Цитаты о романе «Процесс»

Здесь представлены цитаты о третьем романе Франца Кафки «Процесс» 1914—1916 годов, опубликованном в 1925 Максом Бродом.

Цитаты

править
  •  

Я больше не могу писать. Я приблизился к границе, пред которой мне, вероятно, вновь придётся прождать не один год, чтобы потом вновь приступить к очередной вновь бесконечно длинной истории.[1]

  — Франц Кафка, ноябрь 1914
  •  

Несмотря на то что я чётко написал своё имя в гостинице, несмотря на то что и они уже дважды правильно написали его, внизу на доске всё-таки написано «Йозеф К.». Просветить мне их или самому у них просветиться?

 

Trotzdem ich dem Hotel deutlich meinen Namen geschrieben habe, trotzdem auch sie mir zweimal schon richtig geschrieben haben, steht doch unten auf der Tafel Josef K. Soll ich sie aufklären oder soll ich mich von ihnen aufklären lassen?

  — Франц Кафка, Дневник, 27 января 1922
  •  

Этот «процесс» — не что иное, как греховность самой жизни, а «осуждённые» — в отличие от невиновных — те подавленные, полные предчувствий люди, у которых от одного взгляда на эту греховную жизнь щемит сердце. Но они могут обрести спасение, идя стезей покорности, кротко принося себя в жертву неизбежному.
Такое учение о жизни возвещает «Процесс», причём не с помощью разъяснений и грубых аллегорий, а единственно средствами истинной поэзии. Читателя увлекает атмосфера призрачного, нереального мира, он оказывается втянутым в сложное переплетение сновидений и чувствует — но как бы издали, не пробуждаясь окончательно, — что в картинах этого фантастического мира грез он увидел и познал землю, ад и небо. — перевод: Н. А. Темчина, А. Н. Темчин[2]

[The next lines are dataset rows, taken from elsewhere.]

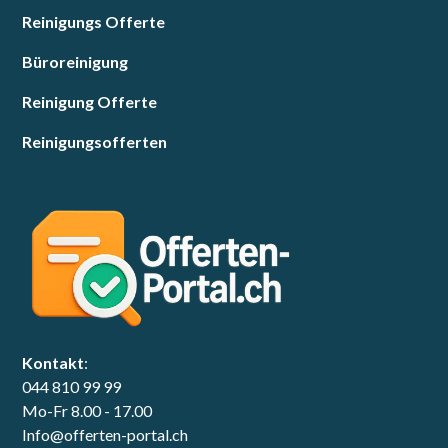
Reinigungs Offerte
Büroreinigung
Reinigung Offerte
Reinigungsofferten
Kontakt
:
044 810 99 99
Mo-Fr 8.00 - 17.00
Info@offerten-portal.ch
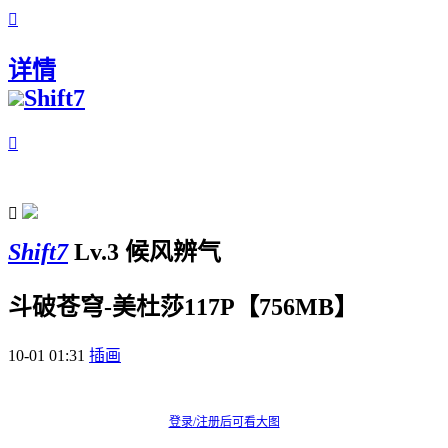

详情
Shift7


Shift7
Lv.3 候风辨气
斗破苍穹-美杜莎117P【756MB】
10-01 01:31
插画
登录/注册后可看大图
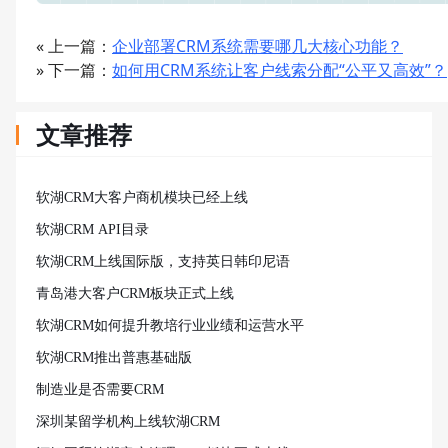
« 上一篇：
企业部署CRM系统需要哪几大核心功能？
» 下一篇：
如何用CRM系统让客户线索分配“公平又高效”？
文章推荐
软湖CRM大客户商机模块已经上线
软湖CRM API目录
软湖CRM上线国际版，支持英日韩印尼语
青岛港大客户CRM板块正式上线
软湖CRM如何提升教培行业业绩和运营水平
软湖CRM推出普惠基础版
制造业是否需要CRM
深圳某留学机构上线软湖CRM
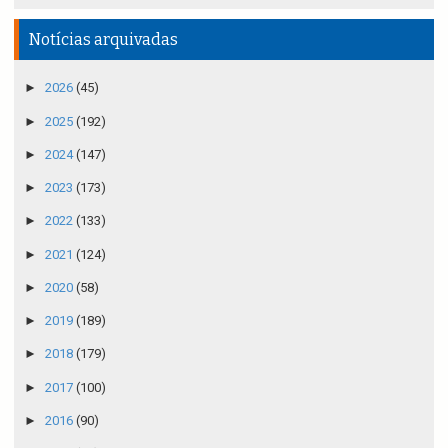
Notícias arquivadas
►
2026
(45)
►
2025
(192)
►
2024
(147)
►
2023
(173)
►
2022
(133)
►
2021
(124)
►
2020
(58)
►
2019
(189)
►
2018
(179)
►
2017
(100)
►
2016
(90)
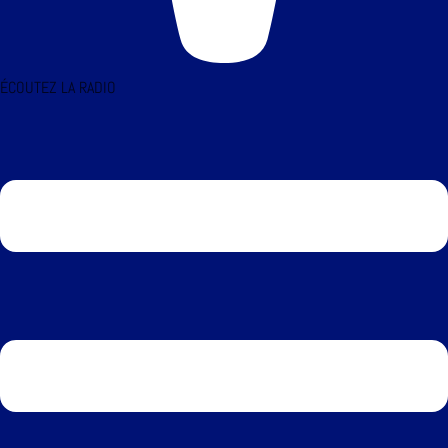
ÉCOUTEZ LA RADIO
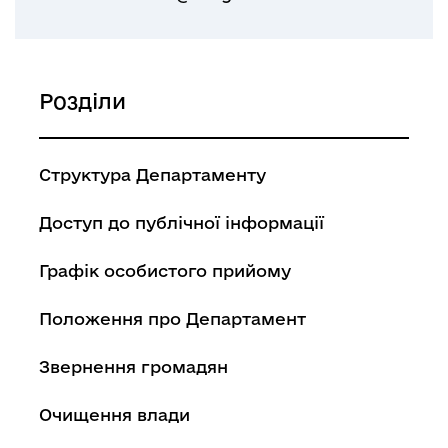
Розділи
Структура Департаменту
Доступ до публічної інформації
Графік особистого прийому
Положення про Департамент
Звернення громадян
Очищення влади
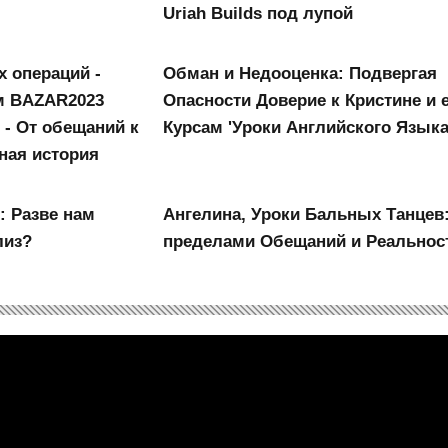
Uriah Builds под лупой
х операций -
Обман и Недооценка: Подвергая
м BAZAR2023
Опасности Доверие к Кристине и 
 - От обещаний к
Курсам 'Уроки Английского Языка
ная история
: Разве нам
Ангелина, Уроки Бальных Танцев:
лиз?
пределами Обещаний и Реальнос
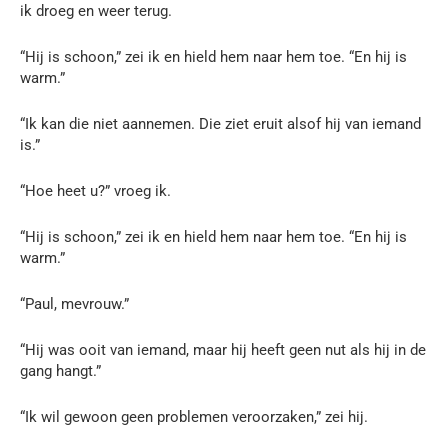
ik droeg en weer terug.
“Hij is schoon,” zei ik en hield hem naar hem toe. “En hij is
warm.”
“Ik kan die niet aannemen. Die ziet eruit alsof hij van iemand
is.”
“Hoe heet u?” vroeg ik.
“Hij is schoon,” zei ik en hield hem naar hem toe. “En hij is
warm.”
“Paul, mevrouw.”
“Hij was ooit van iemand, maar hij heeft geen nut als hij in de
gang hangt.”
“Ik wil gewoon geen problemen veroorzaken,” zei hij.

  Герман Гессе, «Процесс», 1925
  •  

Незаметное развитие, которое можно обнаружить при переходе от романа «Процесс» к роману «Замок», представляет победу в решении такой проблемы, как поиск выхода. <…> В первом романе формируется проблема, но не делается выводов.
<…> процесс, который Ф. Кафка возбуждает против всей вселенной. Приговор, который он выносит в конце книги, оправдывает этот отвратительный мир, где даже кроты смеют надеяться.

 

Le Procès et Le Château. <…> L'insensible progression qu'on peut déceler de l'un à l'autre figure une conquête démesurée dans l'ordre de l'évasion. <…> Le premier décrit, selon une méthode quasi scientifique, et sans conclure.
<…> procès que Kafka intente à l'univers tout entier. Son verdict incroyable acquitte, pour finir, ce monde hideux et bouleversant où les taupes elles-mêmes se mêlent d'espérer.

  Альбер Камю, «Надежда и абсурд в творчестве Франца Кафки», 1948
  •  

У Кафки многие ключевые места читаются как буквальные переводы с экспрессионистских полотен, которые должны были быть нарисованы.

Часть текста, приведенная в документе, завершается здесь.